Starting at the line that contains "Here is an image.", print every remaining line of the entries, unchanged, and output nothing more.

Data to use START

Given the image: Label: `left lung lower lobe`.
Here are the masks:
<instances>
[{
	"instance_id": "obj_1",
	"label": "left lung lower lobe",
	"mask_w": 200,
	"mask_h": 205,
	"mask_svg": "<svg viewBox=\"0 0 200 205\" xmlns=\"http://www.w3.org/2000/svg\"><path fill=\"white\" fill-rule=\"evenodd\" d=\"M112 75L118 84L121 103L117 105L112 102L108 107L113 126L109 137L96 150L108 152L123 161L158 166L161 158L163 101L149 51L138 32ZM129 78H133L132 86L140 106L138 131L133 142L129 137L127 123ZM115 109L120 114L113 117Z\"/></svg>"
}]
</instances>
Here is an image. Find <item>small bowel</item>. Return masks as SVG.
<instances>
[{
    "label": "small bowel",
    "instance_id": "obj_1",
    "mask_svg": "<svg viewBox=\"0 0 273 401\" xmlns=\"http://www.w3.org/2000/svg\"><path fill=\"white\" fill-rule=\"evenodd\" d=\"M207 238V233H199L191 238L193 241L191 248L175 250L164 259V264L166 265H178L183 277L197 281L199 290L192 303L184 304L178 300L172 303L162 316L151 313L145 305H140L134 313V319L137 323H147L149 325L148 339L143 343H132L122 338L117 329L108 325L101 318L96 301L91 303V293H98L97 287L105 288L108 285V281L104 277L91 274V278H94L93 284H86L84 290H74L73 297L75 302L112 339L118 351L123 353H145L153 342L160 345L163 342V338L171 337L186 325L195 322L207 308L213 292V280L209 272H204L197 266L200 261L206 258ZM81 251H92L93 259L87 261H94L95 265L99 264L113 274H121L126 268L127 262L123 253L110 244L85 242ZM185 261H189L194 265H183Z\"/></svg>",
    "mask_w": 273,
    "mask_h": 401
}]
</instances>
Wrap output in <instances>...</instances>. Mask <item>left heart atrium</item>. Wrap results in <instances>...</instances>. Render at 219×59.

Data to use END

§ **Response to the exercise**
Here is an image. Find <item>small bowel</item>. Return masks as SVG.
<instances>
[{
    "label": "small bowel",
    "instance_id": "obj_1",
    "mask_svg": "<svg viewBox=\"0 0 273 401\" xmlns=\"http://www.w3.org/2000/svg\"><path fill=\"white\" fill-rule=\"evenodd\" d=\"M207 238V233H199L191 238L193 241L191 248L175 250L164 259V264L166 265H178L183 277L197 281L199 290L192 303L184 304L178 300L172 303L162 316L151 313L145 305H140L134 313V319L137 323H147L149 325L148 339L143 343H132L122 338L117 329L108 325L101 318L96 301L91 303V293H98L97 287L105 288L108 285V281L104 277L91 274V278H94L93 284H86L84 290H74L73 297L75 302L112 339L118 351L123 353H145L153 342L160 345L163 342V338L171 337L186 325L195 322L207 308L213 292V280L209 272H204L197 266L200 261L206 258ZM81 251H92L93 259L87 261H94L95 265L99 264L113 274H121L126 268L127 262L123 253L110 244L85 242ZM185 261H189L194 265H183Z\"/></svg>",
    "mask_w": 273,
    "mask_h": 401
}]
</instances>
Wrap output in <instances>...</instances>. Mask <item>left heart atrium</item>. Wrap results in <instances>...</instances>. Render at 219×59.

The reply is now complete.